On l’a découverte un peu dure, sur son côté professionnel et on a vu ses failles à l’arrivée de sa fille. Avec la prise en otage et le retour de sa fille sur le fait que ça n’a pas été une bonne mère, on comprend qu’elle n’a pas fait ce qu’il fallait en tant que maman, elle a choisi sa carrière plutôt que de se battre pour sa fille parce qu’elle pensait qu’elle allait perdre. Quand sa fille arrive, on voit les profondeurs émotionnelles de Janet et avec la rencontre en même temps du commissaire Becker, on découvre cette part de fragilité qu’elle laisse très peu percevoir.

Maintenant, dans son travail, on se rend compte qu’elle se bat comme une lionne pour son service, que ce soient pour les aides soignantes ou pour les infirmières, contre la direction qui lui impose certaines choses financières. Elle est vraiment là pour se battre pour son équipe, même si eux ne se rendent pas compte à quel point elle se bat car elle n’est pas quelqu’un qui va se vanter. C’est quelqu’un qui a beaucoup d’humanité, qui n’est pas forcément visible au premier abord, elle qui ne s’ouvre pas à tout le monde.

La fidélité des téléspectateurs ne se dément pas depuis toutes ces années. Justement, quels principaux retours peuvent-ils vous faire sur la série et sur votre personnage ?

C’est marrant, justement au tout début, les gens qui me connaissaient et qui ne m’avaient pas vu depuis 10 ans à l’écran, en dehors de « Danse avec les stars », étaient restés sur le personnage de Jessica, quelqu’un d’extrêmement ouverte, la bonne amie de tout le monde. Quand je suis arrivée dans la série avec Janet, les gens me trouvaient très très dure, très fermée, ce n’était pas du tout le même personnage. Alors qu’ils étaient habitués à me voir depuis 20 ans à l’écran dans un autre rôle, il fallait qu’ils s’y habituent. Le producteur, Thomas, m’avait expliqué qu’ils allaient me faire venir petit à petit, dans ma profession, sans me voir dans ma vie personnelle de suite. Ils voulaient m’installer petit à petit pour que, justement, les gens s’habituent à me voir différemment. C’était une stratégie en fait, qui a bien fonctionné. Au bout de 6 mois, ils ont ouvert le personnage au travers d’une partie personnelle via sa fille et Becker. Là, voilà, ça s’ouvre de plus en plus. Et encore, il y a énormément de choses à découvrir sur ce personnage, elle n’a pas encore une amie, on ne la voit jamais se confier à qui que ce soit, sauf à son mari. On voit des moments très tendres et très doux entre eux deux mais c’est tout. Pour l’instant, cette femme est encore pleine de mystères.

 

 

Le rythme de tournage d’une quotidienne, on le sait, est soutenu. A ce titre, quelle est votre méthodologie de travail ?

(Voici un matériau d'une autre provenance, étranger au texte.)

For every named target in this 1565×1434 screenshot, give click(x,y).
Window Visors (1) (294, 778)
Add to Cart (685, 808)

J’ai toujours la même méthode de travail, j’ai besoin d’avoir mes textes en avance, de les travailler bien avant pour pouvoir m’en libérer avant d’arriver sur le plateau. J’ai ce challenge en plus de la langue, ce n’est pas ma langue maternelle. Un défi de plus est lié aux termes médicaux de chaque service, il y a des mots que je ne connaissais même pas, je fais des recherches sur internet, par moment je suis obligée d’appeler des amis médecins pour savoir même comment prononcer certains mots. Donc c’est super parce que ça ouvre mon vocabulaire, même si ce sont peut-être des choses que je ne vais jamais utiliser dans la vie courante. Mais j’aime beaucoup apprendre, je suis friande de cela. Voilà, j’aime bien me débarrasser des textes, même s’il y a des modifications après, ce n’est pas grave, il faut que je puisse arriver sur le plateau et être ouverte à tout suggestion du réalisateur et travailler main dans la main avec lui.

Avez-vous ou avez-vous eu des sources particulières d’inspiration pour l’interprétation de votre personnage ?

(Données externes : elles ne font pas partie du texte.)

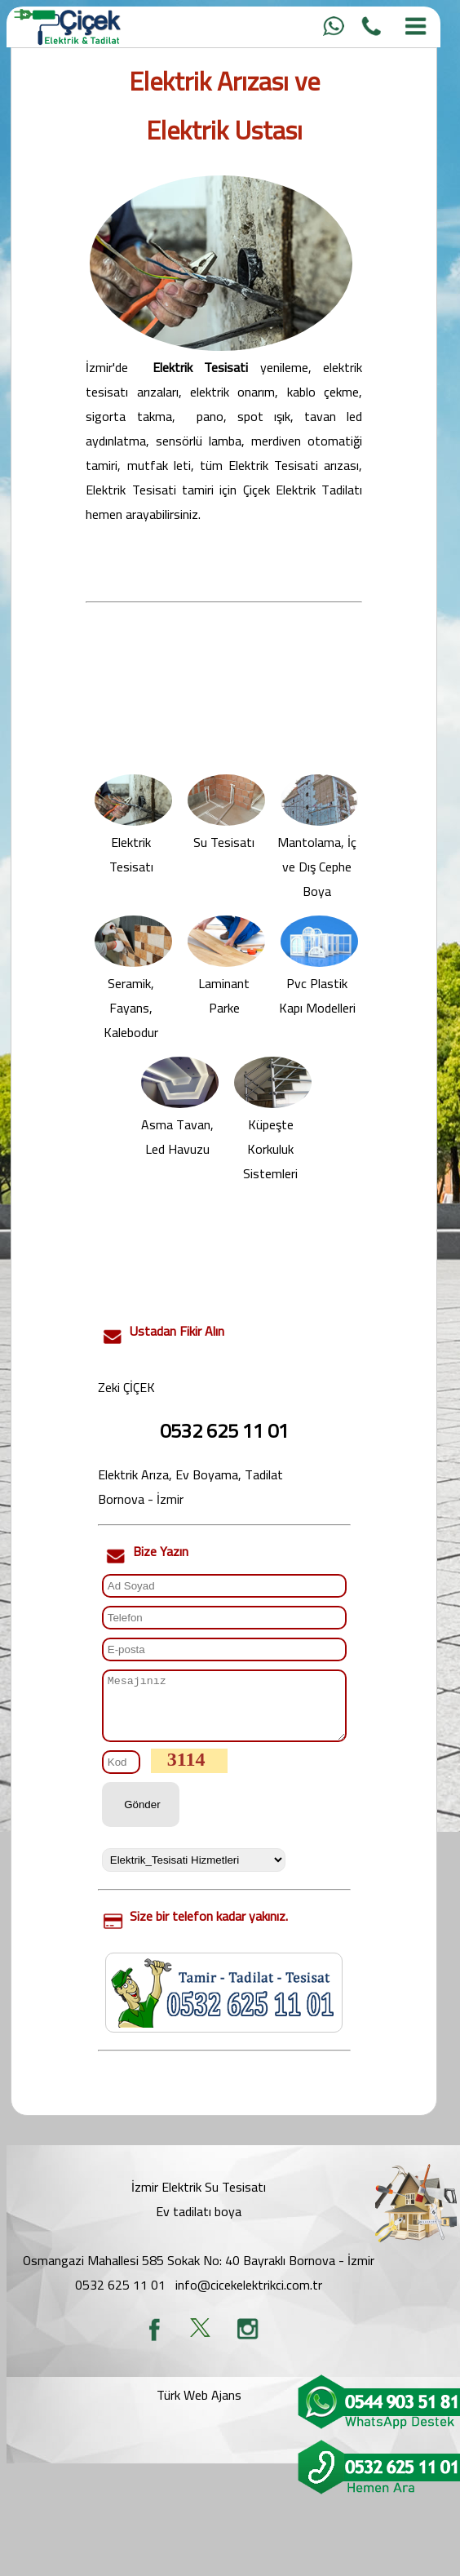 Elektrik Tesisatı (133, 846)
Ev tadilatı (183, 2223)
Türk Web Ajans (199, 2407)
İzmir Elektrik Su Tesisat (197, 2199)
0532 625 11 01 (120, 2297)
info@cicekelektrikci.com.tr (248, 2297)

Je puise dans plusieurs choses de ma vie personnelle, j’ai passé du temps dans le milieu hospitalier, j’ai vu comment les gens travaillaient. J’ai des gens proches qui travaillent également dans ce milieu donc je me renseigne beaucoup par rapport à la réalité des choses, dont j’essaie de m’approcher le plus possible. Je suis même allée à l’hôpital pour suivre les chefs de service, afin de voir comment ils travaillent. Quand on a des scènes où on doit manipuler des machines, où on doit faire des actions pour que ce soit le plus réaliste possible, par exemple quand j’utilise un défibrillateur, je travaille pendant près d’une heure avec un médecin pour que le protocole soit légitime. Je pense que c’est peut-être cela qui aide cette série à dénoter de certaines autres, on a les moyens pour être les plus réalistes possibles dans ce que l’on est en train de faire.

 

 

En complément, vous êtes actuellement sur scène, à l’Alhambra, dans la pièce « Promesses de campagne ». Cette autre aventure artistique doit être certes différente mais sans doute complémentaire de la série ?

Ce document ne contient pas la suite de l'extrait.